Tate Britain presenta "Turner and Constable: Rivals and Originals"
- 26 nov 2025
- Tempo di lettura: 3 min

Tate Britain presenta una grande retrospettiva dedicata a Joseph Mallord William Turner (1775–1851) e John Constable (1776–1837), due dei più grandi pittori paesaggisti britannici, in occasione del 250° anniversario della loro nascita. La mostra “Turner e Constable: Rivals and Originals” invita il pubblico a confrontarsi con una delle dualità più affascinanti dell’arte britannica, offrendo oltre 190 opere, tra dipinti e studi preparatori, molte delle quali in Gran Bretagna da decenni.
Lungo un percorso ricco e meditato, il visitatore scopre come la natura possa diventare terreno di tensione estetica, ambizione personale e straordinaria innovazione visiva. Turner e Constable non sono soltanto due maestri del paesaggio, ma due modi opposti e complementari di percepire il mondo: due temperamenti che si allontanano e si richiamano, due visioni che illuminano, da prospettive divergenti, la stessa realtà.

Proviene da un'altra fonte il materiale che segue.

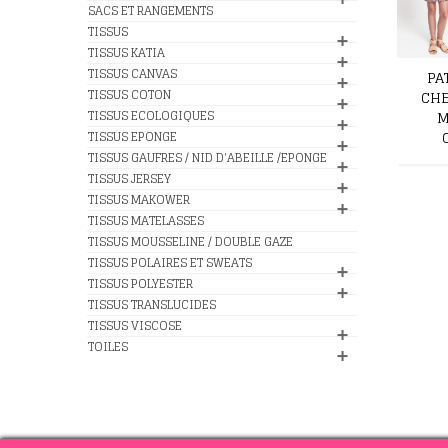
SACS ET RANGEMENTS
TISSUS
TISSUS KATIA
TISSUS CANVAS
PA
TISSUS COTON
CHE
M
TISSUS ECOLOGIQUES
TISSUS EPONGE
TISSUS GAUFRES / NID D'ABEILLE /EPONGE
TISSUS JERSEY
TISSUS MAKOWER
TISSUS MATELASSES
TISSUS MOUSSELINE / DOUBLE GAZE
TISSUS POLAIRES ET SWEATS
TISSUS POLYESTER
TISSUS TRANSLUCIDES
TISSUS VISCOSE
TOILES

Turner domina la scena con la sua luce inquieta, capace di frantumare la forma e dissolvere i contorni in un’atmosfera febbrile. Davanti a opere come Snow Storm – Steam-Boat off a Harbour’s Mouth, il visitatore è travolto da una vertigine che trascina nel cuore della tempesta, dove la violenza degli elementi diventa esperienza interiore, quasi cosmica. In The Fighting Temeraire, la malinconica dissolvenza del veliero sospinto verso lo smantellamento è trasfigurata da un tramonto che diventa rito e metafora. Turner trasforma il reale in visione e il dato storico in emozione luminosa. Opere in prestito eccezionale come The Burning of the Houses of Lords and Commons, mai esposta in Gran Bretagna negli ultimi 60 anni, sottolineano la portata epica della sua arte. I suoi acquerelli preparatori rivelano un metodo intuitivo e immediato, dove l’immagine finale sembra già presente nel primo lampo di colore.
Constable, al contrario, offre un equilibrio nato dall’osservazione attenta e quasi devota. Le sue campagne inglesi non sono scenari idealizzati, ma luoghi vissuti, riconoscibili. Nel celebre The Hay Wain, il carro che attraversa lo Stour restituisce la poesia del quotidiano attraverso una precisione mai pedante, mentre in Salisbury Cathedral from the Meadows la luce racconta e illumina la dimensione morale e spirituale della natura. I suoi studi delle nuvole e gli strumenti personali, come la cassetta dei colori e la sedia da disegno, permettono di seguire passo passo il processo creativo: il paesaggio di Constable è un diario aperto, dove ogni dettaglio è osservazione e affetto.
L’esposizione gioca con sapienza sui contrasti tra i due artisti, trasformando la rivalità in un dialogo serrato. Il confronto diretto tra le opere rivela come Turner e Constable si siano osservati, inseguendosi e provocandosi artisticamente. La celebre scena della Royal Academy del 1831, quando Turner aggiunse una sola audace pennellata di rosso al suo Helvoetsluys in risposta all’imponente Opening of Waterloo Bridge di Constable, appare come la perfetta metafora di una competizione fertile: due visioni divergenti che si riconoscono e si sfidano, spingendosi reciprocamente verso nuovi territori.
La mostra segue le loro vite e carriere fin dagli inizi: Turner, cresciuto nella caotica Londra, diventa presto un giovane prodigio commerciale; Constable, autodidatta del Suffolk, percorre lunghe campagne per affinare la tecnica e la percezione della natura. Entrambi emergono in un periodo in cui la pittura paesaggistica è in rapida ascesa, condividendo il desiderio di elevarla a un nuovo livello di grandezza e rilevanza.
Il percorso si conclude con un film contemporaneo che vede artisti come Frank Bowling, Bridget Riley, George Shaw ed Emma Stibbon riflettere sull’eredità dei due pittori, dimostrando come le loro visioni continuino a ispirare il presente. Londra diventa così teatro di un incontro che parla al nostro tempo, invitando a osservare la natura con occhi nuovi, a riconoscerne la mutevolezza e a lasciarsi sorprendere dalla sua complessità.
“Turner e Constable: Rivals and Originals” si impone come un appuntamento imprescindibile non solo per gli amanti della pittura, ma per chiunque desideri comprendere come due personalità apparentemente inconciliabili abbiano creato, nel confronto, un’eredità comune, ricca e duratura.